Transcribed page contents:
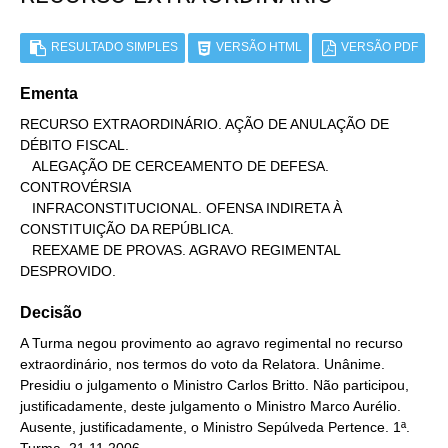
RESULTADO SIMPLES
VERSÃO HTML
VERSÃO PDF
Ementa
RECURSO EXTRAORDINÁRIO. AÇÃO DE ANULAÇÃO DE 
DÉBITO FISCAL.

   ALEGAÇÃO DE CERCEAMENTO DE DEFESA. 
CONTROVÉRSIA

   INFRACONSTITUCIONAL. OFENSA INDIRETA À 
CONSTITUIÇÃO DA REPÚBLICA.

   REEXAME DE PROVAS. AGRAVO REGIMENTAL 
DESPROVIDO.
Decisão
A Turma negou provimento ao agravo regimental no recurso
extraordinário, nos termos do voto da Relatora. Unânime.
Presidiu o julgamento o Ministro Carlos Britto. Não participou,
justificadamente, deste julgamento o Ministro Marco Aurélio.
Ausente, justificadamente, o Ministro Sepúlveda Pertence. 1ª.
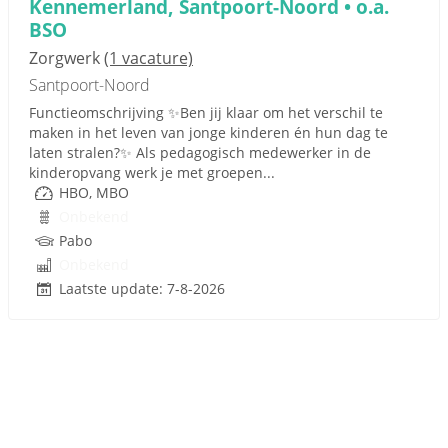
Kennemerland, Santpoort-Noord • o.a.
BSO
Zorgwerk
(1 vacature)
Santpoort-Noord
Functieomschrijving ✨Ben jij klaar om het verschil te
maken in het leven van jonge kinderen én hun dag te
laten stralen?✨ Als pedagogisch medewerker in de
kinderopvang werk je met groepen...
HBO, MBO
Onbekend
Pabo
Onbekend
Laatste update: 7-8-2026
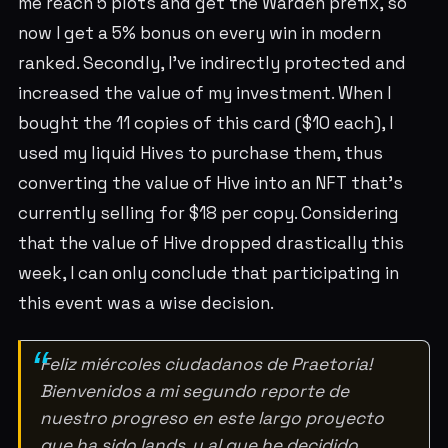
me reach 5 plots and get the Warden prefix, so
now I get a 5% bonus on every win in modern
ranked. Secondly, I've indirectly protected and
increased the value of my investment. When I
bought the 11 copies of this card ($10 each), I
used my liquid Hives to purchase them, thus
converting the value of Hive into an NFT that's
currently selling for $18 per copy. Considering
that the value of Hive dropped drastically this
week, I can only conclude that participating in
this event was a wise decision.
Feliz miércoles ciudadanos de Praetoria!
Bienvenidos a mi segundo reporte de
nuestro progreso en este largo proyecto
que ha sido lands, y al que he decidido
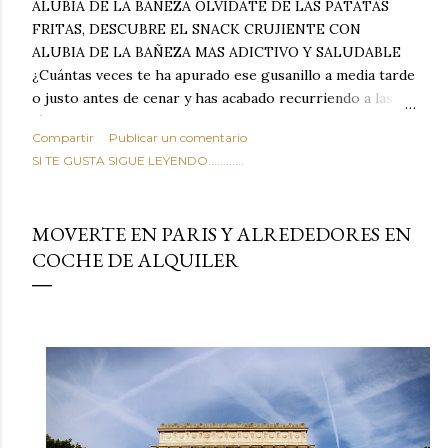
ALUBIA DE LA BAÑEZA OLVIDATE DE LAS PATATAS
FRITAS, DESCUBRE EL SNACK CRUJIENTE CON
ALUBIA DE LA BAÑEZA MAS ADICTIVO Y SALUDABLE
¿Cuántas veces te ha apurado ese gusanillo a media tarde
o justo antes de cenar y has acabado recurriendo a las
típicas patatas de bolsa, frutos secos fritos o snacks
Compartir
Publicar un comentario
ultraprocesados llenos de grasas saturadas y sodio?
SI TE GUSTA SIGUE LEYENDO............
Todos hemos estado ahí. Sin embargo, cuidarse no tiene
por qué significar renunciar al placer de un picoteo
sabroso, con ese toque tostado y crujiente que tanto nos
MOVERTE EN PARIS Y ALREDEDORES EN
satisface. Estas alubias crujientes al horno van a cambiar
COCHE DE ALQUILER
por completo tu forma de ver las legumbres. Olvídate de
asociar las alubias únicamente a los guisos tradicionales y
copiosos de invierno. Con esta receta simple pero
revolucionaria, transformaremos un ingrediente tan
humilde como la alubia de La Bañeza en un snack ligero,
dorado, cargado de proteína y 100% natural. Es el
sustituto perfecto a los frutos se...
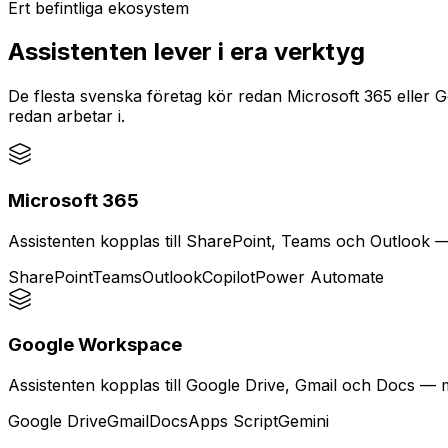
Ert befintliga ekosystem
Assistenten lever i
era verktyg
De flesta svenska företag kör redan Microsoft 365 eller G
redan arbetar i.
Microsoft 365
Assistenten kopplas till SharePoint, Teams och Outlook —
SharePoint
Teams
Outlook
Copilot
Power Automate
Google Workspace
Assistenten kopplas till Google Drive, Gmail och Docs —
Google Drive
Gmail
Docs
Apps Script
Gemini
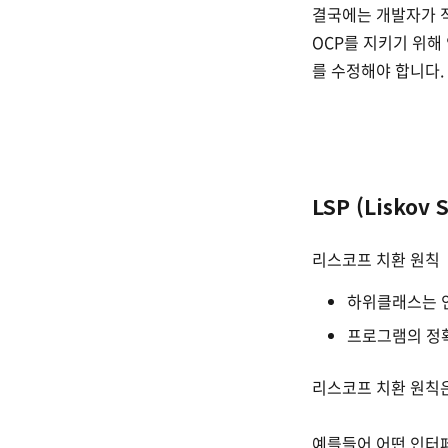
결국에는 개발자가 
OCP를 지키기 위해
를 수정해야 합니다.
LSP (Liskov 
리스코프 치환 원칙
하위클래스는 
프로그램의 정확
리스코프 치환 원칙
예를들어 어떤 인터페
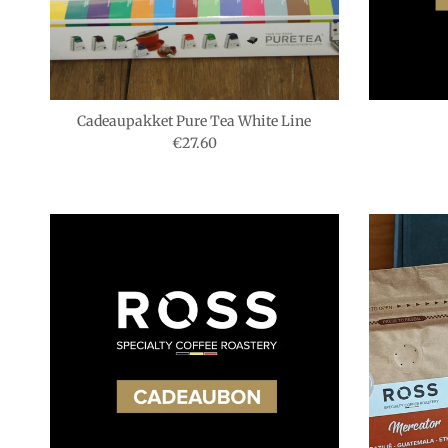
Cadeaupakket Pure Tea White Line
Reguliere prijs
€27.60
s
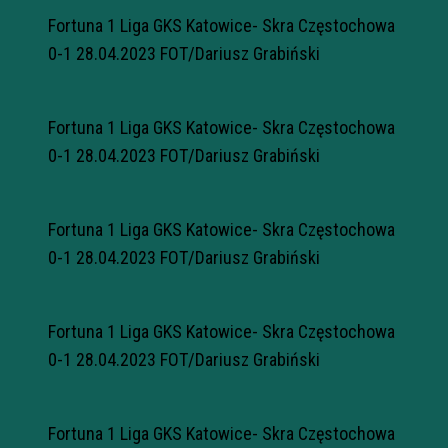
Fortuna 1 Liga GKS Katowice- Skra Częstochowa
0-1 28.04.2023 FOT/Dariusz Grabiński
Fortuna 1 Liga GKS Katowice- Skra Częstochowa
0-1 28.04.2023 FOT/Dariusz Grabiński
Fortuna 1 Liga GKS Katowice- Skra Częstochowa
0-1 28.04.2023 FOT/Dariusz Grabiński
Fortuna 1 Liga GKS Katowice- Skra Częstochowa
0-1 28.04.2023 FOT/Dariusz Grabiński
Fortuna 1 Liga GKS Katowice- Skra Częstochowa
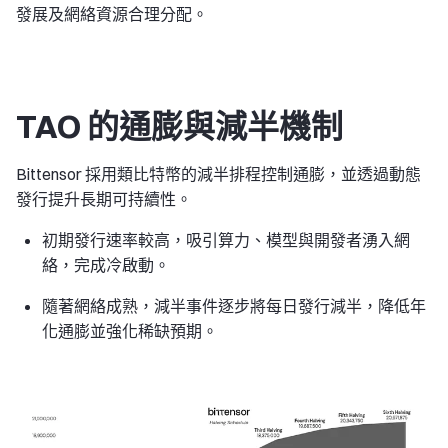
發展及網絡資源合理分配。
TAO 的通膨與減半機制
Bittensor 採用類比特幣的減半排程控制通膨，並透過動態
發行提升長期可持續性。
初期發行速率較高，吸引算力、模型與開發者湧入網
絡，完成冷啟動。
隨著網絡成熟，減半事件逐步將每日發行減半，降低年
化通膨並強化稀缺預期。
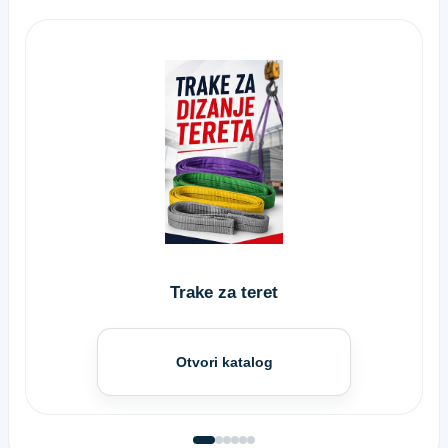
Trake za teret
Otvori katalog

*Task brief:* Write out the records above exactly. Pictures do not belong in the copy.

*Exercise solution:*
RESULTADO SIMPLES
VERSÃO HTML
VERSÃO PDF
Ementa
RECURSO EXTRAORDINÁRIO. AÇÃO DE ANULAÇÃO DE 
DÉBITO FISCAL.

   ALEGAÇÃO DE CERCEAMENTO DE DEFESA. 
CONTROVÉRSIA

   INFRACONSTITUCIONAL. OFENSA INDIRETA À 
CONSTITUIÇÃO DA REPÚBLICA.

   REEXAME DE PROVAS. AGRAVO REGIMENTAL 
DESPROVIDO.
Decisão
A Turma negou provimento ao agravo regimental no recurso
extraordinário, nos termos do voto da Relatora. Unânime.
Presidiu o julgamento o Ministro Carlos Britto. Não participou,
justificadamente, deste julgamento o Ministro Marco Aurélio.
Ausente, justificadamente, o Ministro Sepúlveda Pertence. 1ª.
Kennemerland, Santpoort-Noord • o.a.
BSO
Zorgwerk
(1 vacature)
Santpoort-Noord
Functieomschrijving ✨Ben jij klaar om het verschil te
maken in het leven van jonge kinderen én hun dag te
laten stralen?✨ Als pedagogisch medewerker in de
kinderopvang werk je met groepen...
HBO, MBO
Onbekend
Pabo
Onbekend
Laatste update: 7-8-2026
me reach 5 plots and get the Warden prefix, so
now I get a 5% bonus on every win in modern
ranked. Secondly, I've indirectly protected and
increased the value of my investment. When I
bought the 11 copies of this card ($10 each), I
used my liquid Hives to purchase them, thus
converting the value of Hive into an NFT that's
currently selling for $18 per copy. Considering
that the value of Hive dropped drastically this
week, I can only conclude that participating in
this event was a wise decision.
Feliz miércoles ciudadanos de Praetoria!
Bienvenidos a mi segundo reporte de
nuestro progreso en este largo proyecto
que ha sido lands, y al que he decidido
ALUBIA DE LA BAÑEZA OLVIDATE DE LAS PATATAS
FRITAS, DESCUBRE EL SNACK CRUJIENTE CON
ALUBIA DE LA BAÑEZA MAS ADICTIVO Y SALUDABLE
¿Cuántas veces te ha apurado ese gusanillo a media tarde
o justo antes de cenar y has acabado recurriendo a las
típicas patatas de bolsa, frutos secos fritos o snacks
Compartir
Publicar un comentario
ultraprocesados llenos de grasas saturadas y sodio?
SI TE GUSTA SIGUE LEYENDO............
Todos hemos estado ahí. Sin embargo, cuidarse no tiene
por qué significar renunciar al placer de un picoteo
sabroso, con ese toque tostado y crujiente que tanto nos
MOVERTE EN PARIS Y ALREDEDORES EN
satisface. Estas alubias crujientes al horno van a cambiar
COCHE DE ALQUILER
por completo tu forma de ver las legumbres. Olvídate de
asociar las alubias únicamente a los guisos tradicionales y
copiosos de invierno. Con esta receta simple pero
revolucionaria, transformaremos un ingrediente tan
humilde como la alubia de La Bañeza en un snack ligero,
dorado, cargado de proteína y 100% natural. Es el
sustituto perfecto a los frutos se...
Ert befintliga ekosystem
Assistenten lever i
era verktyg
De flesta svenska företag kör redan Microsoft 365 eller G
redan arbetar i.
Microsoft 365
Assistenten kopplas till SharePoint, Teams och Outlook —
SharePoint
Teams
Outlook
Copilot
Power Automate
Google Workspace
Assistenten kopplas till Google Drive, Gmail och Docs —
Google Drive
Gmail
Docs
Apps Script
Gemini
결국에는 개발자가 
OCP를 지키기 위해
를 수정해야 합니다.
LSP (Liskov 
리스코프 치환 원칙
하위클래스는 
프로그램의 정확
리스코프 치환 원칙
예를들어 어떤 인터페
Cadeaupakket Pure Tea White Line
Reguliere prijs
€27.60
s
Fortuna 1 Liga GKS Katowice- Skra Częstochowa
0-1 28.04.2023 FOT/Dariusz Grabiński
Fortuna 1 Liga GKS Katowice- Skra Częstochowa
0-1 28.04.2023 FOT/Dariusz Grabiński
Fortuna 1 Liga GKS Katowice- Skra Częstochowa
0-1 28.04.2023 FOT/Dariusz Grabiński
Fortuna 1 Liga GKS Katowice- Skra Częstochowa
0-1 28.04.2023 FOT/Dariusz Grabiński
Fortuna 1 Liga GKS Katowice- Skra Częstochowa
發展及網絡資源合理分配。
TAO 的通膨與減半機制
Bittensor 採用類比特幣的減半排程控制通膨，並透過動態
發行提升長期可持續性。
初期發行速率較高，吸引算力、模型與開發者湧入網
絡，完成冷啟動。
隨著網絡成熟，減半事件逐步將每日發行減半，降低年
化通膨並強化稀缺預期。
Trake za teret
Otvori katalog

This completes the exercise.